Emerging research is now hinting that drawing can help students learn and perform science lessons, with a group of scientists, writing in tomorrow's (Aug. 26) issue of the journal Science, suggesting that drawing should be recognized alongside writing, reading and talking as a key element in science education.
For instance, researchers noted that many students are put off by science in school, because the rote learning method in which it is often taught forces them into unpleasant passive roles. Drawing, on the other hand, caters to individual learning differences, and surveys of teachers and students indicated that when students were asked to draw to explore and justify understandings in science, they were more motivated to learn.
"We can have students exercising their creativity and imagination in order to learn the canonical knowledge of science," researcher Russell Tytler, a science educator at Deakin University in Waurn Ponds, Australia, told LiveScience. "There is no need for it to be 'transmitted' to students as dead knowledge." [Read: Are Today's Kids Less Creative & Imaginative]
In addition, classroom research has shown that as students draw a concept such as sound waves to understand it better, they learn to reason creatively in a way distinct from, but complementary to, reasoning through argumentation.
"The most striking thing was the effort that students would apply to learning about science when they read and then drew what they could understand from the text, and how much enjoyment they derived from doing this," researcher Shaaron Ainsworth, a psychologist at the University of Nottingham in England, told LiveScience. "This was in comparison to just reading text, or indeed writing summaries after seeing diagrams or seeing pictures and text. In my experience, learning through drawing is often therefore both effective and enjoyable."
A number of science programs that feature drawing are currently in progress. One example is the Role of Representation in Learning Science project in Australia, where in one task, students put wet hands on paper and were then challenged to represent what happened as the handprint faded using drawings involving particles. Teachers noted students were more engaged in class and performed better in their workbooks. [See doodle examples]
Ainsworth stressed, "No one is saying drawing should replace other modes of representational activity like writing, talking, reading — instead it can complement these activities." If others "think we are proposing drawing as a magic bullet, then I would understand criticisms, but genuinely we are not," she added.
Drawing might be helpful in science "when you need to represent something without ambiguity, when there are visual and spatial aspects to the task, but on other occasions it will still be best to write and talk," Ainsworth said. "Drawing should act in service of learning, so it's important that drawing serves a key function and not become 'a coloring in pretty pictures' activity."
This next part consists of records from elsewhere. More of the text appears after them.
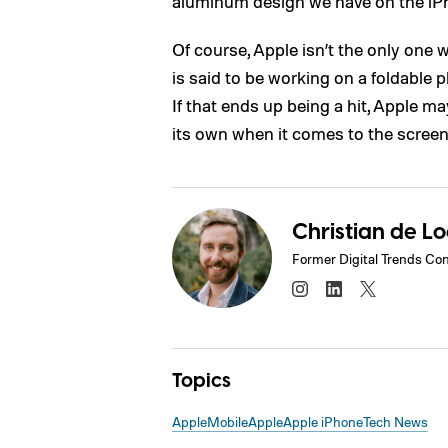
aluminum design we have on the iP
Of course, Apple isn’t the only one
is said to be working on a foldable 
If that ends up being a hit, Apple ma
its own when it comes to the screen,
Christian de L
Former Digital Trends Con
Topics
Apple
Mobile
Apple
Apple iPhone
Tech News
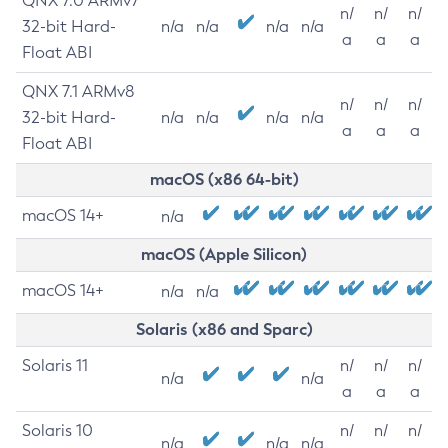
QNX 7.0 ARMv7
n/
n/
n/
32-bit Hard-
n/a
n/a
n/a
n/a
a
a
a
Float ABI
QNX 7.1 ARMv8
n/
n/
n/
32-bit Hard-
n/a
n/a
n/a
n/a
a
a
a
Float ABI
macOS (x86 64-bit)
macOS 14+
n/a
macOS (Apple Silicon)
macOS 14+
n/a
n/a
Solaris (x86 and Sparc)
Solaris 11
n/
n/
n/
n/a
n/a
a
a
a
Solaris 10
n/
n/
n/
n/a
n/a
n/a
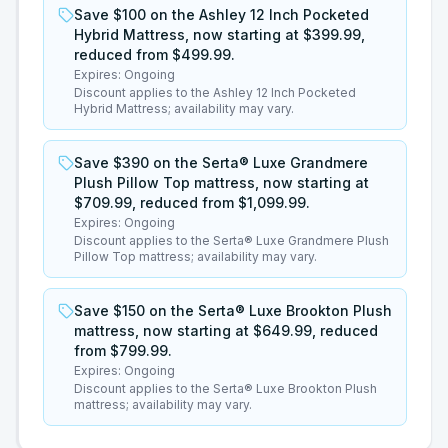
Save $100 on the Ashley 12 Inch Pocketed
Hybrid Mattress, now starting at $399.99,
reduced from $499.99.
Expires:
Ongoing
Discount applies to the Ashley 12 Inch Pocketed
Hybrid Mattress; availability may vary.
Save $390 on the Serta® Luxe Grandmere
Plush Pillow Top mattress, now starting at
$709.99, reduced from $1,099.99.
Expires:
Ongoing
Discount applies to the Serta® Luxe Grandmere Plush
Pillow Top mattress; availability may vary.
Save $150 on the Serta® Luxe Brookton Plush
mattress, now starting at $649.99, reduced
from $799.99.
Expires:
Ongoing
Discount applies to the Serta® Luxe Brookton Plush
mattress; availability may vary.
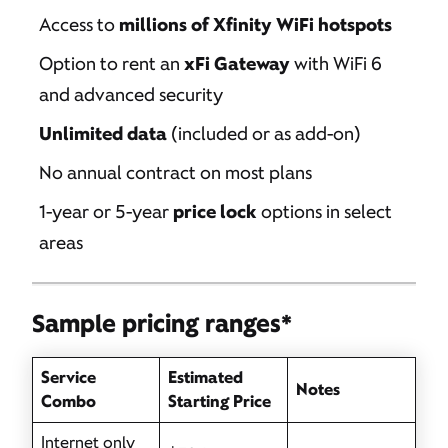
Access to
millions of Xfinity WiFi hotspots
Option to rent an
xFi Gateway
with WiFi 6
and advanced security
Unlimited data
(included or as add-on)
No annual contract on most plans
1-year or 5-year
price lock
options in select
areas
Sample pricing ranges*
Service
Estimated
Notes
Combo
Starting Price
Internet only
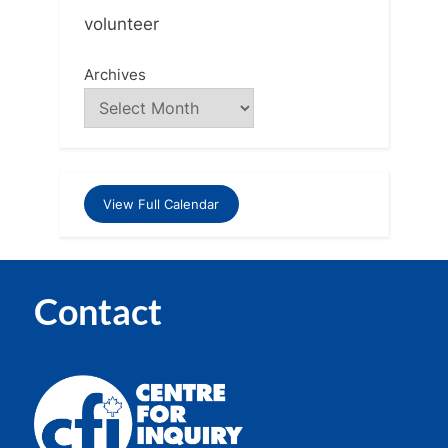
volunteer
Archives
View Full Calendar
Contact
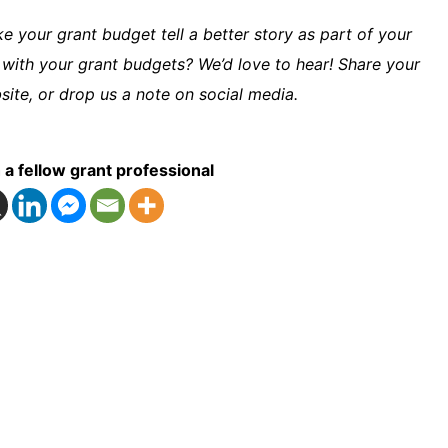
 your grant budget tell a better story as part of your
 with your grant budgets? We’d love to hear! Share your
ite, or drop us a note on social media.
 a fellow grant professional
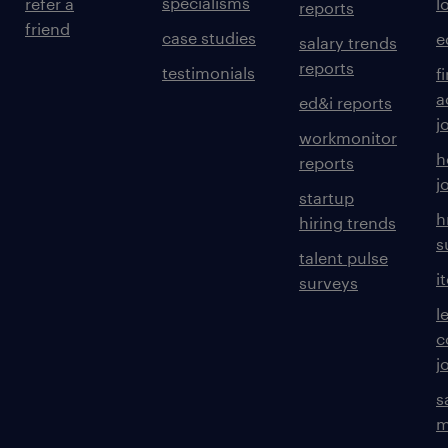
specialisms
refer a
l
reports
friend
case studies
e
salary trends
reports
testimonials
f
a
ed&i reports
j
workmonitor
h
reports
j
startup
h
hiring trends
s
talent pulse
i
surveys
l
c
j
s
m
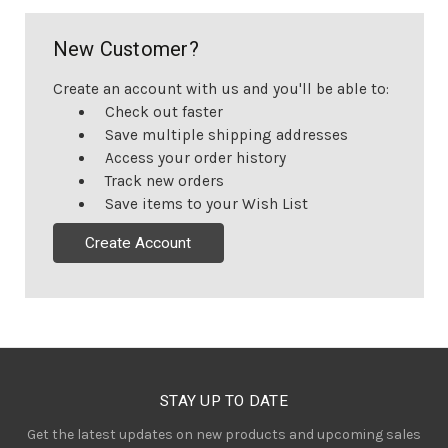
New Customer?
Create an account with us and you'll be able to:
Check out faster
Save multiple shipping addresses
Access your order history
Track new orders
Save items to your Wish List
Create Account
STAY UP TO DATE
Get the latest updates on new products and upcoming sales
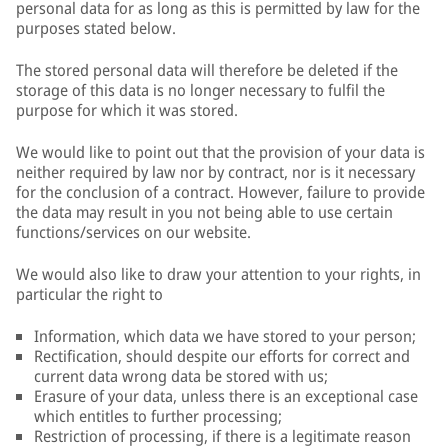
personal data for as long as this is permitted by law for the
purposes stated below.
The stored personal data will therefore be deleted if the
storage of this data is no longer necessary to fulfil the
purpose for which it was stored.
We would like to point out that the provision of your data is
neither required by law nor by contract, nor is it necessary
for the conclusion of a contract. However, failure to provide
the data may result in you not being able to use certain
functions/services on our website.
We would also like to draw your attention to your rights, in
particular the right to
Information, which data we have stored to your person;
Rectification, should despite our efforts for correct and
current data wrong data be stored with us;
Erasure of your data, unless there is an exceptional case
which entitles to further processing;
Restriction of processing, if there is a legitimate reason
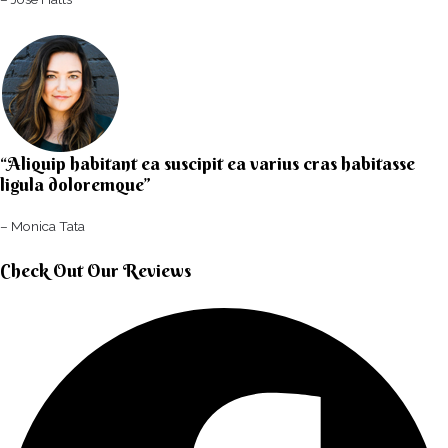
“Aliquip habitant ea suscipit ea varius cras habitasse
ligula doloremque”​
– Monica Tata​
Check Out Our Reviews​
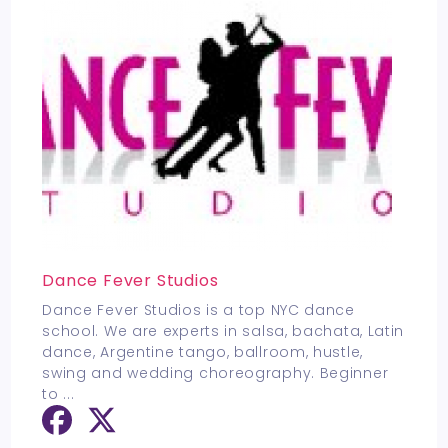
Dance Fever Studios
Dance Fever Studios is a top NYC dance
school. We are experts in salsa, bachata, Latin
dance, Argentine tango, ballroom, hustle,
swing and wedding choreography. Beginner
to
...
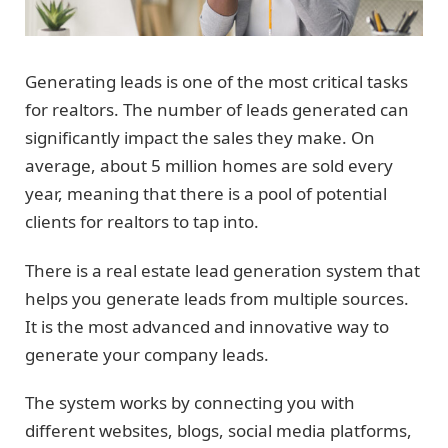
Generating leads is one of the most critical tasks
for realtors. The number of leads generated can
significantly impact the sales they make. On
average, about 5 million homes are sold every
year, meaning that there is a pool of potential
clients for realtors to tap into.
There is a real estate lead generation system that
helps you generate leads from multiple sources.
It is the most advanced and innovative way to
generate your company leads.
The system works by connecting you with
different websites, blogs, social media platforms,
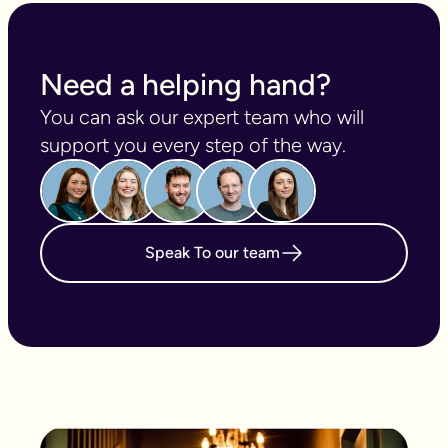
Need a helping hand?
You can ask our expert team who will 
support you every step of the way.
Speak To our team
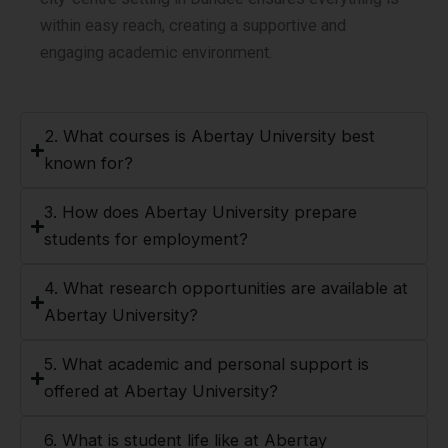
within easy reach, creating a supportive and
engaging academic environment.
2. What courses is Abertay University best
known for?
3. How does Abertay University prepare
students for employment?
4. What research opportunities are available at
Abertay University?
5. What academic and personal support is
offered at Abertay University?
6. What is student life like at Abertay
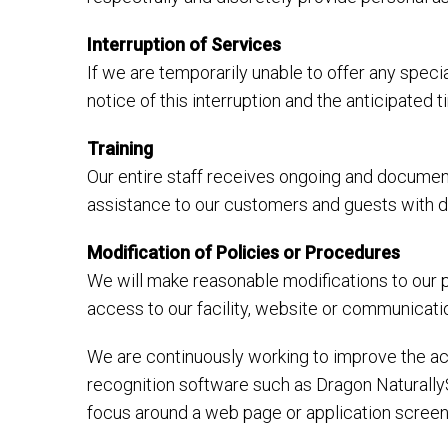
Interruption of Services
If we are temporarily unable to offer any specia
notice of this interruption and the anticipated
Training
Our entire staff receives ongoing and document
assistance to our customers and guests with dis
Modification of Policies or Procedures
We will make reasonable modifications to our p
access to our facility, website or communicati
We are continuously working to improve the acc
recognition software such as Dragon Naturally
focus around a web page or application screen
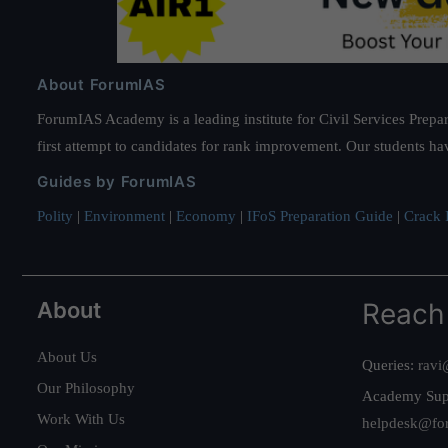
About ForumIAS
ForumIAS Academy is a leading institute for Civil Services Prepar
first attempt to candidates for rank improvement. Our students ha
Guides by ForumIAS
Polity
|
Environment
|
Economy
|
IFoS Preparation Guide
|
Crack I
About
Reach
About Us
Queries:
ravi
Our Philosophy
Academy Sup
Work With Us
helpdesk@fo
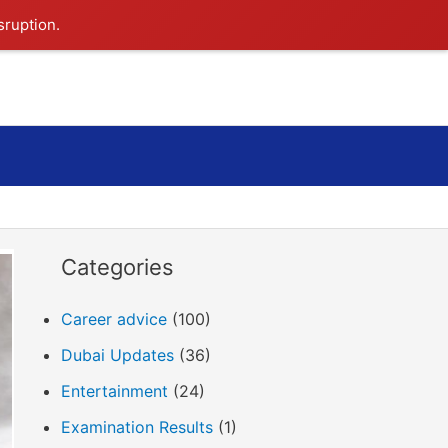
sruption.
Search
Categories
Career advice
(100)
Dubai Updates
(36)
Entertainment
(24)
Examination Results
(1)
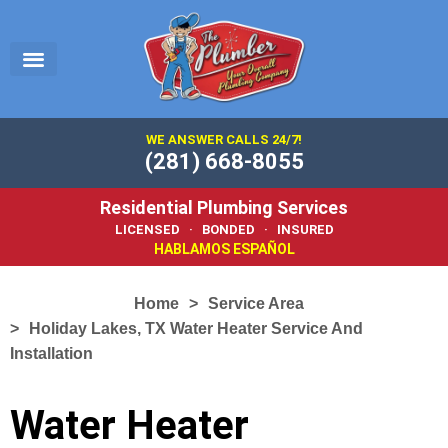
EMERGENCY PLUMBER
SERVICE AREA
PLUMBING 101
WE ANSWER CALLS 24/7!
(281) 668-8055
Residential Plumbing Services
LICENSED · BONDED · INSURED
HABLAMOS ESPAÑOL
Home
Service Area
Holiday Lakes, TX Water Heater Service And
Installation
Water Heater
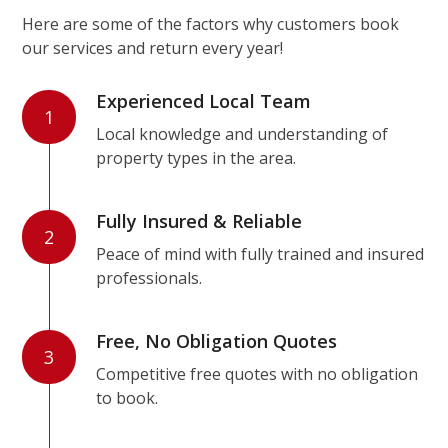
Here are some of the factors why customers book
our services and return every year!
Experienced Local Team
1
Local knowledge and understanding of
property types in the area.
Fully Insured & Reliable
2
Peace of mind with fully trained and insured
professionals.
Free, No Obligation Quotes
3
Competitive free quotes with no obligation
to book.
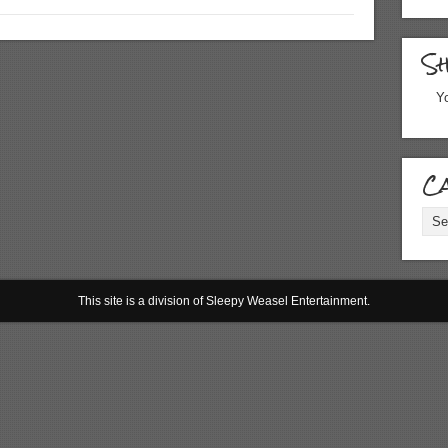
S
Yo
Ca
Cate
This site is a division of Sleepy Weasel Entertainment.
Future research can explore what specific mental mechanisms drawing involves that makes it effective and engaging, under what circumstances drawing is most powerful as a teaching and learning approach, and what role novel technologies such as tablet computers might play. Many questions remain, such as whether one's skill at drawing influences how well you learn by it, and how teachers can use drawing in their classrooms.
Ainsworth, Tytler and colleague Vaughan Prain were the researchers who detailed their findings in the most recent issue of the journal Science.